The pathophysiology behind syncope, myocardial ischemia, and sudden cardiac death has been postulated to be the compression of the anomalous coronary artery between the aorta and the pulmonary artery on its way to the left ventricle [1, 2, 10]. The intramural course and acute angle of take-off may predispose the affected artery to the obstruction of blood flow [11]. It has been proposed that there is an expansion of the aortic root and pulmonary trunk during exercise or strenuous physical activities which worsens the preexisting angulation of the coronary artery and thus reduces the diameter of the lumen in the proximal portion of the coronary artery [1]. The 19-year-old man might have had recurrent episodes of syncope and myocardial infarction on admission due to the compression of the interarterial portion of the LMCA between the aorta and the main pulmonary artery during strenuous physical activities.

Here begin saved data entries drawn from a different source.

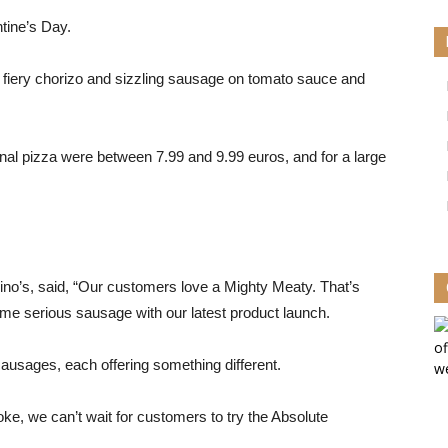
tine’s Day.
fiery chorizo ​​and sizzling sausage on tomato sauce and
nal pizza were between 7.99 and 9.99 euros, and for a large
o’s, said, “Our customers love a Mighty Meaty. That’s
me serious sausage with our latest product launch.
ausages, each offering something different.
ke, we can’t wait for customers to try the Absolute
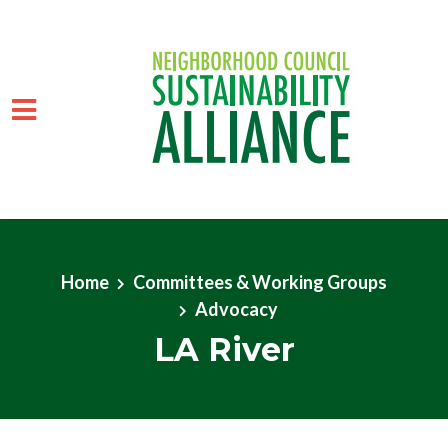
Skip to main content
Home
Committees & Working Groups
Advocacy
LA River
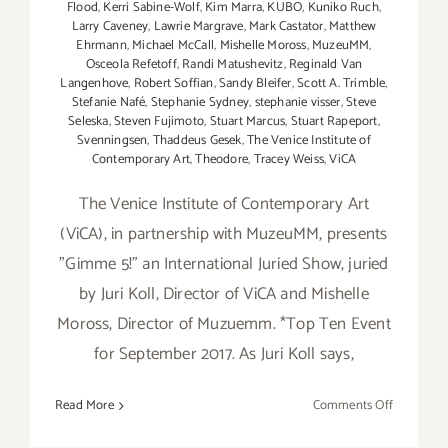
Flood
,
Kerri Sabine-Wolf
,
Kim Marra
,
KUBO
,
Kuniko Ruch
,
Larry Caveney
,
Lawrie Margrave
,
Mark Castator
,
Matthew
Ehrmann
,
Michael McCall
,
Mishelle Moross
,
MuzeuMM
,
Osceola Refetoff
,
Randi Matushevitz
,
Reginald Van
Langenhove
,
Robert Soffian
,
Sandy Bleifer
,
Scott A. Trimble
,
Stefanie Nafé
,
Stephanie Sydney
,
stephanie visser
,
Steve
Seleska
,
Steven Fujimoto
,
Stuart Marcus
,
Stuart Rapeport
,
Svenningsen
,
Thaddeus Gesek
,
The Venice Institute of
Contemporary Art
,
Theodore
,
Tracey Weiss
,
ViCA
The Venice Institute of Contemporary Art
(ViCA), in partnership with MuzeuMM, presents
"Gimme 5!" an International Juried Show, juried
by Juri Koll, Director of ViCA and Mishelle
Moross, Director of Muzuemm. *Top Ten Event
for September 2017. As Juri Koll says,
on
Read More
Comments Off
On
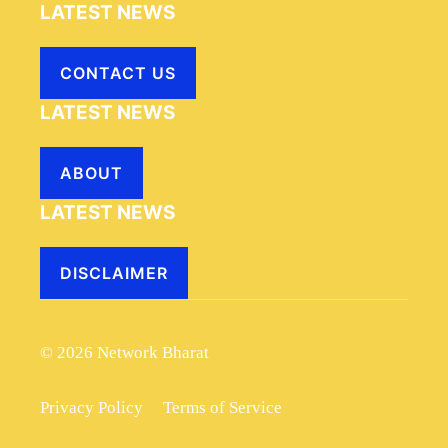
LATEST NEWS
CONTACT US
LATEST NEWS
ABOUT
LATEST NEWS
DISCLAIMER
© 2026 Network Bharat
Privacy Policy
Terms of Service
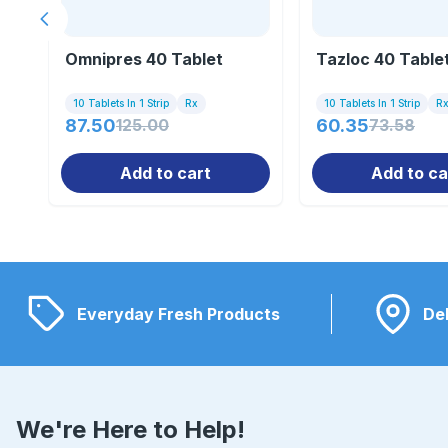
Previous slide
Omnipres 40 Tablet
Tazloc 40 Table
10 Tablets In 1 Strip
Rx
10 Tablets In 1 Strip
R
87.50
125.00
60.35
73.58
Add to cart
Add to ca
Everyday Fresh Products
Del
We're Here to Help!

Diagnosis is mainly based on the high index of clinical suspicion for the anomalous origin of the coronary artery. Coronary magnetic resonance angiography (CMRA) and coronary computed tomographic angiography (CCTA) are important noninvasive diagnostic tools that are being increasingly used to detect such cases. Several smaller studies have proven the efficacy of CMRA and CCTA [12, 13]. Coronary angiography is the gold standard for the diagnosis and evaluation of the origin and the course of anomalous coronary arteries and is particularly important when the noninvasive test fails to yield definitive results [14]. In patients with symptoms arising from ventricular tachyarrhythmia or myocardial infarction, surgical intervention is indicated, particularly in cases of the origin of the left coronary artery from the right sinus of Valsalva. The surgical intervention can consist of coronary artery bypass grafting (CABG) or unroofing (marsupialization) of the coronary artery that prevents further compression of the artery in its interarterial course [15]. For patients without any intramural course, the “hinge twist” procedure has been described [16]. Pulmonary artery translocation and intracoronary stents to prevent vessel compression are a few other alternative surgical procedures that have been described so far [17]. Benefits of surgical treatment in asymptomatic individuals with AAOCA have not been well established.

4. Conclusion

The left coronary artery arising from the right sinus of Valsalva is not a frequently encountered congenital coronary artery anomaly. In younger patients presenting with symptoms of syncope, myocardial ischemia, or ventricular arrhythmias, a high index of clinical suspicion is required. This man received a diagnosis at the age of 19 years despite having prior symptoms. A future fatal outcome may have occurred if anomalous coronary artery disease was not detected and treated promptly. Definitive diagnosis with coronary angiography and prompt surgical intervention is imperative in such symptomatic patients. Data regarding outcomes of surgical intervention in asymptomatic patients are still lacking. Noninvasive tests such as echocardiography and computed tomography angiography can aid in diagnosis and are becoming increasingly popular.

Conflicts of Interest

The authors declare no conflict of interest.